Tottenham manager Mauricio Pochettino is adamant that his exclusion is about injury and fitness, and not about anything else.
“He is still not participating with the group. The answer is clear.
“Sometimes we are confused about what it means to be fit. After you tear the muscle, you can be fit to participate in training but then it’s to be fit to play and then [to be fit] to compete.
“Sometimes the people create an expectation and then we are the bad guys when we say: ‘No, you cannot play,’ or: ‘We start to build your fitness step by step.’
“We don’t take our decisions based on public opinion. When we take them, it’s because we have assessed and analyzed. We look after the whole situation, not just a bit of it. The people see this player is fit and he should play. It’s not like that, especially with this kind of injury.”

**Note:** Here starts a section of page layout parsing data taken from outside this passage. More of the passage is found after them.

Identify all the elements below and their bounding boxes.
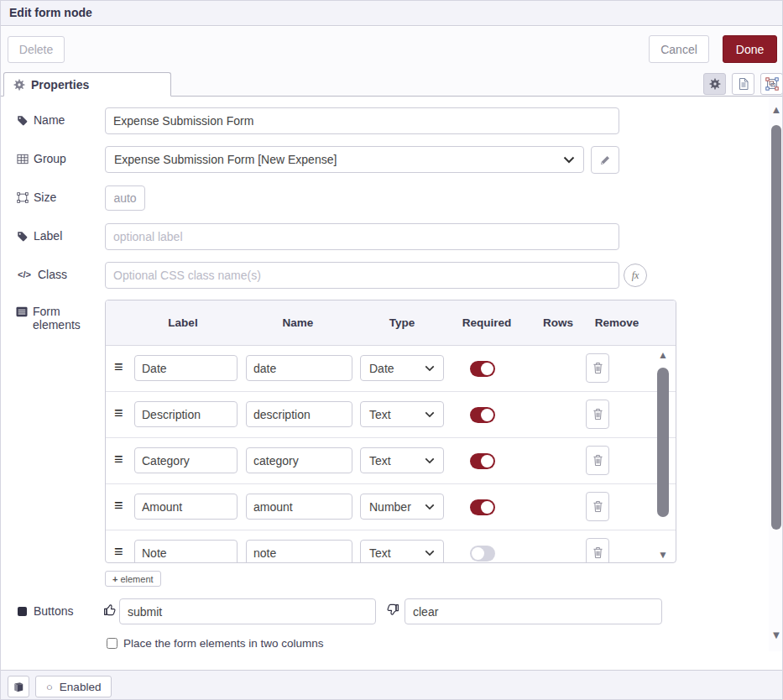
page-scrollbar[interactable]: ▲ ▼ xyxy=(769,97,783,651)
delete-element-button[interactable] xyxy=(586,353,609,383)
two-columns-option: Place the form elements in two columns xyxy=(107,637,324,650)
element-type-select[interactable]: Text xyxy=(360,401,444,427)
required-toggle[interactable] xyxy=(470,453,495,469)
element-type-select[interactable]: Date xyxy=(360,355,444,381)
chevron-down-icon xyxy=(425,457,435,464)
trash-icon xyxy=(592,454,603,467)
element-name-input[interactable] xyxy=(246,494,352,520)
element-label-input[interactable] xyxy=(134,447,238,473)
element-type-select[interactable]: Number xyxy=(360,494,444,520)
scrollbar-thumb[interactable] xyxy=(657,368,669,517)
col-header-type: Type xyxy=(389,316,415,329)
element-name-input[interactable] xyxy=(246,401,352,427)
appearance-tool-button[interactable] xyxy=(760,73,783,95)
table-row: ≡ Text xyxy=(106,438,676,484)
buttons-field-label: Buttons xyxy=(16,604,73,618)
chevron-down-icon xyxy=(425,504,435,510)
trash-icon xyxy=(592,408,603,421)
delete-element-button[interactable] xyxy=(586,446,609,475)
pencil-icon xyxy=(600,154,611,165)
size-auto-button[interactable]: auto xyxy=(105,185,145,211)
element-type-select[interactable]: Text xyxy=(360,447,444,473)
description-tool-button[interactable] xyxy=(732,73,754,95)
group-field-label: Group xyxy=(16,152,66,165)
required-toggle[interactable] xyxy=(470,546,495,562)
fx-button[interactable]: fx xyxy=(624,264,647,287)
scroll-up-icon[interactable]: ▲ xyxy=(769,103,783,116)
trash-icon xyxy=(592,362,603,374)
properties-tool-button[interactable] xyxy=(703,73,726,95)
two-columns-checkbox[interactable] xyxy=(107,638,117,649)
scrollbar-thumb[interactable] xyxy=(771,125,781,530)
chevron-down-icon xyxy=(425,365,435,372)
required-toggle[interactable] xyxy=(470,407,495,423)
add-element-button[interactable]: + element xyxy=(105,571,161,587)
document-icon xyxy=(738,77,749,91)
done-button[interactable]: Done xyxy=(723,35,777,63)
element-name-input[interactable] xyxy=(246,447,352,473)
node-enabled-button[interactable]: ○ Enabled xyxy=(35,676,112,697)
size-field-label: Size xyxy=(16,191,56,204)
delete-element-button[interactable] xyxy=(586,538,609,563)
edit-group-button[interactable] xyxy=(591,146,619,174)
name-input[interactable] xyxy=(105,107,619,134)
delete-element-button[interactable] xyxy=(586,400,609,429)
required-toggle[interactable] xyxy=(470,499,495,515)
element-label-input[interactable] xyxy=(134,540,238,563)
element-label-input[interactable] xyxy=(134,355,238,381)
list-icon xyxy=(16,306,28,317)
scroll-up-icon[interactable]: ▲ xyxy=(654,349,672,361)
chevron-down-icon xyxy=(425,411,435,418)
element-name-input[interactable] xyxy=(246,355,352,381)
col-header-name: Name xyxy=(283,316,314,329)
dialog-footer: ○ Enabled xyxy=(1,670,783,700)
element-name-input[interactable] xyxy=(246,540,352,563)
chevron-down-icon xyxy=(425,550,435,556)
tab-properties-label: Properties xyxy=(31,78,89,91)
enabled-label: Enabled xyxy=(60,681,102,693)
table-scrollbar[interactable]: ▲ ▼ xyxy=(654,349,672,561)
tag-icon xyxy=(16,231,29,242)
drag-handle-icon[interactable]: ≡ xyxy=(114,451,123,468)
name-field-label: Name xyxy=(16,113,65,127)
cancel-button[interactable]: Cancel xyxy=(649,35,709,63)
drag-handle-icon[interactable]: ≡ xyxy=(114,543,123,561)
table-icon xyxy=(16,154,29,165)
dialog-title: Edit form node xyxy=(1,1,783,26)
class-field-label: </> Class xyxy=(16,268,67,281)
edit-form-node-dialog: Edit form node Delete Cancel Done xyxy=(0,0,783,700)
label-input[interactable] xyxy=(105,223,619,250)
gear-icon xyxy=(709,78,721,90)
book-icon xyxy=(13,682,24,692)
drag-handle-icon[interactable]: ≡ xyxy=(114,497,123,515)
delete-element-button[interactable] xyxy=(586,492,609,521)
thumbs-up-icon xyxy=(103,603,118,618)
col-header-required: Required xyxy=(462,316,512,329)
drag-handle-icon[interactable]: ≡ xyxy=(114,405,123,422)
trash-icon xyxy=(592,500,603,513)
class-input[interactable] xyxy=(105,262,619,289)
tab-tools xyxy=(703,73,783,95)
clear-button-label-input[interactable] xyxy=(405,598,662,624)
fx-icon: fx xyxy=(632,269,639,282)
form-elements-label: Form elements xyxy=(16,305,97,332)
element-label-input[interactable] xyxy=(134,494,238,520)
col-header-label: Label xyxy=(168,316,197,329)
node-help-button[interactable] xyxy=(8,676,29,697)
element-label-input[interactable] xyxy=(134,401,238,427)
label-field-label: Label xyxy=(16,229,62,243)
group-select[interactable]: Expense Submission Form [New Expense] xyxy=(105,146,584,173)
delete-button[interactable]: Delete xyxy=(8,36,65,63)
thumbs-down-icon xyxy=(385,603,400,618)
required-toggle[interactable] xyxy=(470,361,495,377)
scroll-down-icon[interactable]: ▼ xyxy=(769,629,783,641)
drag-handle-icon[interactable]: ≡ xyxy=(114,358,123,376)
scroll-down-icon[interactable]: ▼ xyxy=(654,549,672,561)
tab-properties[interactable]: Properties xyxy=(3,72,171,97)
plus-icon: + xyxy=(112,574,117,584)
element-type-select[interactable]: Text xyxy=(360,540,444,563)
table-row: ≡ Text xyxy=(106,392,676,438)
table-row: ≡ Number xyxy=(106,484,676,530)
object-group-icon xyxy=(16,192,29,203)
submit-button-label-input[interactable] xyxy=(119,598,376,624)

That’s a pretty definitive and declarative statement by Pochettino. Toby’s initial injury was severe, and although he declared himself fit a couple of weeks ago, that declaration would seem to feed into exactly what Poch is talking about above. It wasn’t helped by the fact that Alderweireld’s first two matches back — against Newport County and Rochdale in the FA Cup — were decidedly underwhelming.
All this comes amidst swirling rumors that suggest that Spurs are ready to cut bait on Alderweireld and sell him this summer. Reports last week suggested that Toby’s representatives are at loggerheads with the club over a reported wage increase to £150k/week; Spurs are reportedly not willing to go over £110k/wk plus performance-based incentives. It’s even been reported that Spurs are now considering trying to sell Alderweireld this summer in order to maximize his return on investment, instead of invoking the one year extension on his contract letting him go for £25m in the summer of 2019.
That has led some to speculate that there’s something decidedly off in the interactions between Alderweireld and Pochettino, and that holding him out of the Juventus match might be as much of a power play from Poch as it is handling of an injured player.
I don’t know how much to believe that. It’s not as though we haven’t seen Poch drive players out of the club — Emmanuel Adebayor, Younes Kaboul, and Nabil Bentaleb are easy examples; a more complicated one is the saga last spring that resulted in the eventual sale of Kyle Walker to Manchester City. The difference here is that it doesn’t appear that Toby has had his head turned by any club in particular; if there is a rift it’s due to Alderweireld wanting one more big money contract before his career begins to decline.
It feels like there’s two separate issues running in parallel here. There’s the injury situation, which if we believe Pochettino Spurs appear to be handling it correctly, or at least not incorrectly. And then there’s the contract situation, which is extremely complicated and which has already divided fan opinion. I think we can safely say that the two issues are frustrating in their own way, and might even feed off of each other, but I’m not quite ready to say yet that this is an example of Mauricio Pochettino punishing one of his best players for daring to want a better opportunity. Frustration over the injury and playing time could, however, become an overlapping factor that could lead to Toby eventually being willing to leave the club.
At the end of the day, all we really know is this: Spurs will be without their best defender for a crucial Champions League match against the two-time reigning European runners-up, one which they enter deadlocked at 2-2. Take away everything else swirling around the club at the moment: as good as Davinson Sanchez has been in Toby’s absence this season, it’s hard not to say that isn’t a disappointing development on a number of levels.